### [EXERCISE DIRECTIONS]
Count up the lines in the following listing that hold the word "Kulka", then give only that count.

### [MATERIAL PROVIDED]
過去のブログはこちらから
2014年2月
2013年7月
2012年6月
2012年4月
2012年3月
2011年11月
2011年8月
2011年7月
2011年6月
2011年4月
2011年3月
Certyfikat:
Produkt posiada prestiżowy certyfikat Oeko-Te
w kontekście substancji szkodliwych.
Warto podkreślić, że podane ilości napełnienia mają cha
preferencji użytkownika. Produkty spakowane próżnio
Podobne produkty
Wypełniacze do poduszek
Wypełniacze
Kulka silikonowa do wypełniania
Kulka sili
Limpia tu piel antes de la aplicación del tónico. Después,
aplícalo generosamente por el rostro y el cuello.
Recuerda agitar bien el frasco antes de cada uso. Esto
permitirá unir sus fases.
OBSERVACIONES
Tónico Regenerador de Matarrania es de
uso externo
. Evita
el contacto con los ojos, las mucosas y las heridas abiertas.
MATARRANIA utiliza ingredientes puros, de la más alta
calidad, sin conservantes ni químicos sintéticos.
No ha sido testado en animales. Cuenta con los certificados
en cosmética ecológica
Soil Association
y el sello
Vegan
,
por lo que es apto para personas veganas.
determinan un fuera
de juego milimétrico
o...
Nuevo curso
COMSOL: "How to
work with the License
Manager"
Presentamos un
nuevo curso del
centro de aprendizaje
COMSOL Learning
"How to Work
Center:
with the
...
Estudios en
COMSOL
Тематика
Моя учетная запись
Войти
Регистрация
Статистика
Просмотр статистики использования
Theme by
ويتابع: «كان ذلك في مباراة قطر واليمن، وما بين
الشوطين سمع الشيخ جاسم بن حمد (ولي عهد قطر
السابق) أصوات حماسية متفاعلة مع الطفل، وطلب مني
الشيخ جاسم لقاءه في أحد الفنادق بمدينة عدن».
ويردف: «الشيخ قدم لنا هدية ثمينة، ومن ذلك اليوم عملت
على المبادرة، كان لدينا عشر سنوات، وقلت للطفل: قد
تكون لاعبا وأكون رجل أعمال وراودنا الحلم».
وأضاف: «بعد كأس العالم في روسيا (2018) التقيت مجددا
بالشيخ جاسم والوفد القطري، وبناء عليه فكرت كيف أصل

### [TASK RESULT]
2